— Work instructions —
Ignoring every picture, return the lines of the listing below word for word, from the line that holds "Enumerate the UI" through the line that holds "Annotate this image: element".

— Available data —
Segment Open
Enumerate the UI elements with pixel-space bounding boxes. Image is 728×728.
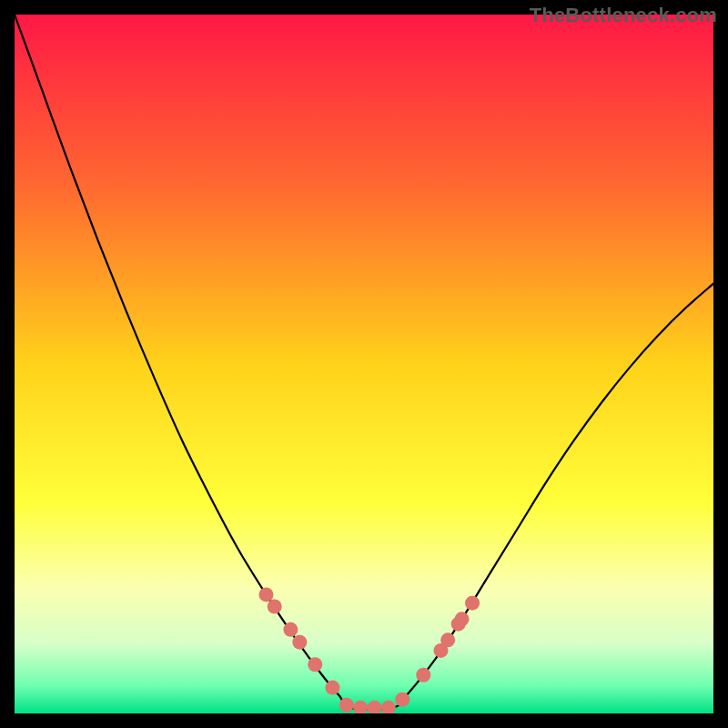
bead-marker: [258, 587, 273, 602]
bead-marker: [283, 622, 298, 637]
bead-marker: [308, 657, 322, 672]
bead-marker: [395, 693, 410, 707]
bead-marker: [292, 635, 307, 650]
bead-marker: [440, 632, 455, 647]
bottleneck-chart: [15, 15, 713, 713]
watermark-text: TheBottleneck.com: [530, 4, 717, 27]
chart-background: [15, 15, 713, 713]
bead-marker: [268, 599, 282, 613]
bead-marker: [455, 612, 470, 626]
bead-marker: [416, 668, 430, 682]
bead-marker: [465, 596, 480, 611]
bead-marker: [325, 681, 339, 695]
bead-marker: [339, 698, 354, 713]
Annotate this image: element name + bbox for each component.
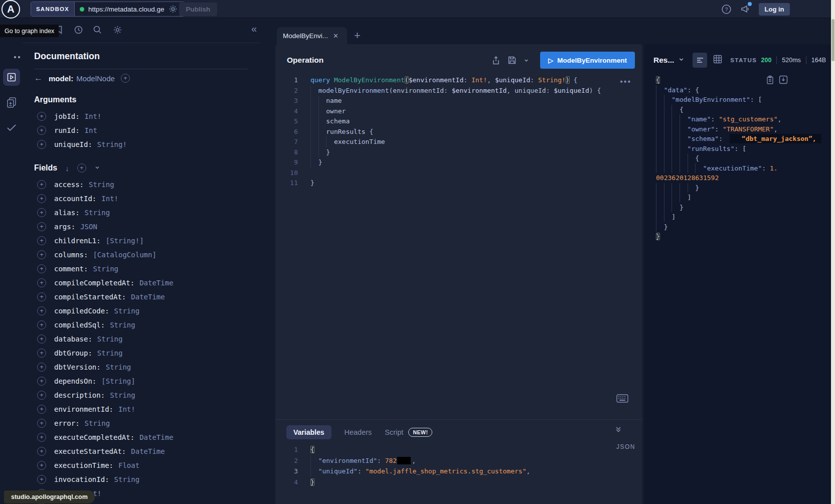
Segment Closed
Segment Open
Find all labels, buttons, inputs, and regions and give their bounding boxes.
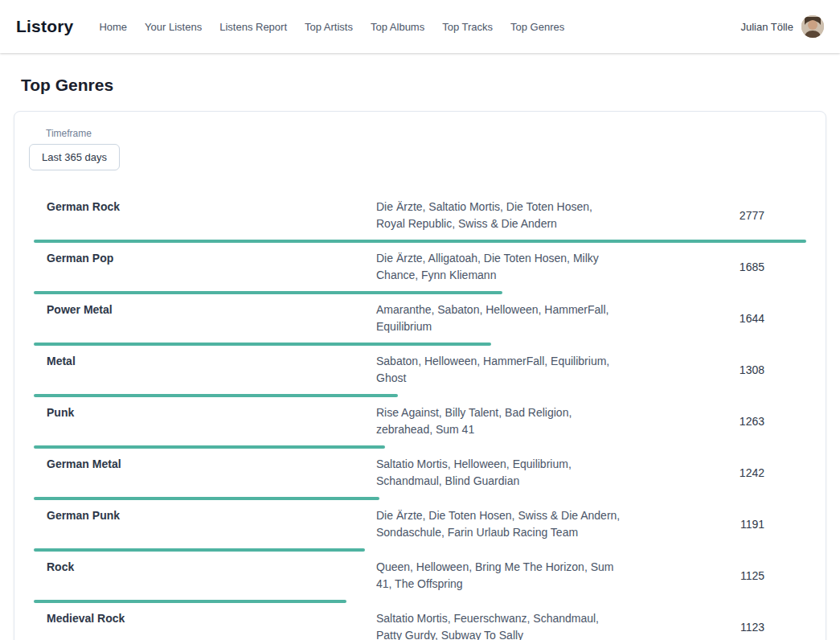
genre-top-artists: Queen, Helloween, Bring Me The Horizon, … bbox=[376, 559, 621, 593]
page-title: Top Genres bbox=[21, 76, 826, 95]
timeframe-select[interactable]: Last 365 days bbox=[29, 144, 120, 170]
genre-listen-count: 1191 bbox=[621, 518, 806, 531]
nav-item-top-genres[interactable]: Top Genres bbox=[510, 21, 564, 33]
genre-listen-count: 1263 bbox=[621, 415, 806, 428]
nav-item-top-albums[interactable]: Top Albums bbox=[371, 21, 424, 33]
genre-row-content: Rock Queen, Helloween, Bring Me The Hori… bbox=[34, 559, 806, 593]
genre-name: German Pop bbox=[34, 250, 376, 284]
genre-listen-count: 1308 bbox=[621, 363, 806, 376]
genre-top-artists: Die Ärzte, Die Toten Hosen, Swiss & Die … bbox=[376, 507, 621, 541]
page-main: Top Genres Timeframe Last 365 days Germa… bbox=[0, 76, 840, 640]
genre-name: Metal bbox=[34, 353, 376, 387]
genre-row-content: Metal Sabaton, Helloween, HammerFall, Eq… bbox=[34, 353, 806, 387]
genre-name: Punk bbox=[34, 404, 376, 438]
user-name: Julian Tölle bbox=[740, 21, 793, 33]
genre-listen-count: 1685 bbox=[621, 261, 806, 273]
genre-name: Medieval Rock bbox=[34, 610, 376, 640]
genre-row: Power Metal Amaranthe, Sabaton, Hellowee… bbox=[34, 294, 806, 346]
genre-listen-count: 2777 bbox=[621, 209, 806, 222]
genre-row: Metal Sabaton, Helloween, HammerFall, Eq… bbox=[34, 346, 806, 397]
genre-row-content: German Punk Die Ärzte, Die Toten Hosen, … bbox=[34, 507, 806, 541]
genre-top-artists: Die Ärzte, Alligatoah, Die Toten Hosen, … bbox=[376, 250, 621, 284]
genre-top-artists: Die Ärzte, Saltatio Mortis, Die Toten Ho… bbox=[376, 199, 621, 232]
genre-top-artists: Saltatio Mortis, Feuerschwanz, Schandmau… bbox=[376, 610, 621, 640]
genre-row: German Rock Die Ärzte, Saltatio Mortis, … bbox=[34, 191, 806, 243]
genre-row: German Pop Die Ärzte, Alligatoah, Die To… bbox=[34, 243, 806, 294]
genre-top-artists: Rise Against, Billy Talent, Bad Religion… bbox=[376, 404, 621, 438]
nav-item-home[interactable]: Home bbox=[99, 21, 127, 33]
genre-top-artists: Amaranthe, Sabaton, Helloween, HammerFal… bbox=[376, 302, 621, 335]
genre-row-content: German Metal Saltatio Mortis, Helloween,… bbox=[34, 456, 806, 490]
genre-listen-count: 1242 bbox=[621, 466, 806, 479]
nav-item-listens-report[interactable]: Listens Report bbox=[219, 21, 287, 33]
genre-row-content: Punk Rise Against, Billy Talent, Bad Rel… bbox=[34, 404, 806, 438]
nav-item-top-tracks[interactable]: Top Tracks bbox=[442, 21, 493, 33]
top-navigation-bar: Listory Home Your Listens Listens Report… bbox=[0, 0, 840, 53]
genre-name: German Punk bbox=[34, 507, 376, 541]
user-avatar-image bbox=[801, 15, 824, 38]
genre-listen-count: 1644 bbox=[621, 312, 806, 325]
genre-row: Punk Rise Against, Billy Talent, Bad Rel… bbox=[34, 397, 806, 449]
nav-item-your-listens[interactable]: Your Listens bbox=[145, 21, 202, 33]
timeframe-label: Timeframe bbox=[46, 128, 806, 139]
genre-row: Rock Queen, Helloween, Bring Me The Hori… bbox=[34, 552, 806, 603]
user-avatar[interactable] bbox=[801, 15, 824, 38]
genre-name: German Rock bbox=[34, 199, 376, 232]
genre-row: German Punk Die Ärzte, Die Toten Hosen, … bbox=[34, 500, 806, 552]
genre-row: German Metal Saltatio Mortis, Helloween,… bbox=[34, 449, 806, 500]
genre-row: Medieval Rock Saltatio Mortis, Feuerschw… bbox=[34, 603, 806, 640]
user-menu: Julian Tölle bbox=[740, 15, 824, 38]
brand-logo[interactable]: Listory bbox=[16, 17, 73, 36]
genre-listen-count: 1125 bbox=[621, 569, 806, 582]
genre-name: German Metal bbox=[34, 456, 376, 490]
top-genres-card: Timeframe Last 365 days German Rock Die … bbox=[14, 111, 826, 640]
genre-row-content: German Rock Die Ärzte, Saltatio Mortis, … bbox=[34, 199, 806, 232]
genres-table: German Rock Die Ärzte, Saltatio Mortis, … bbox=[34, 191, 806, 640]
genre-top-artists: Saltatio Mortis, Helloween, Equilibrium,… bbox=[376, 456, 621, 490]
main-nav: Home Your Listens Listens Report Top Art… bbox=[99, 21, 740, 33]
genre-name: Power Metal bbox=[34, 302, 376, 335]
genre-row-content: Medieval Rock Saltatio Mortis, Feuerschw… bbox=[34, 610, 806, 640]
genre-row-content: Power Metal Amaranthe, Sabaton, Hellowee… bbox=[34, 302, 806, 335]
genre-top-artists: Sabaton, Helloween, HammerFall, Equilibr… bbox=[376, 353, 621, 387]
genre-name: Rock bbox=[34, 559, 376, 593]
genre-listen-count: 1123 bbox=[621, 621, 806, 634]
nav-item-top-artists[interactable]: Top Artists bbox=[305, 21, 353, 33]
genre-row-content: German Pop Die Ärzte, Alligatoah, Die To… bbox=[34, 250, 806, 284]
Segment Closed
— Task output —
Enumerate the UI elements with pixel-space bounding boxes. Image is 728×728.
bead-marker: [258, 587, 273, 602]
bead-marker: [283, 622, 298, 637]
bead-marker: [308, 657, 322, 672]
bead-marker: [395, 693, 410, 707]
bead-marker: [292, 635, 307, 650]
bead-marker: [440, 632, 455, 647]
bottleneck-chart: [15, 15, 713, 713]
watermark-text: TheBottleneck.com: [530, 4, 717, 27]
chart-background: [15, 15, 713, 713]
bead-marker: [268, 599, 282, 613]
bead-marker: [455, 612, 470, 626]
bead-marker: [416, 668, 430, 682]
bead-marker: [465, 596, 480, 611]
bead-marker: [325, 681, 339, 695]
bead-marker: [339, 698, 354, 713]
Annotate this image: element name + bbox for each component.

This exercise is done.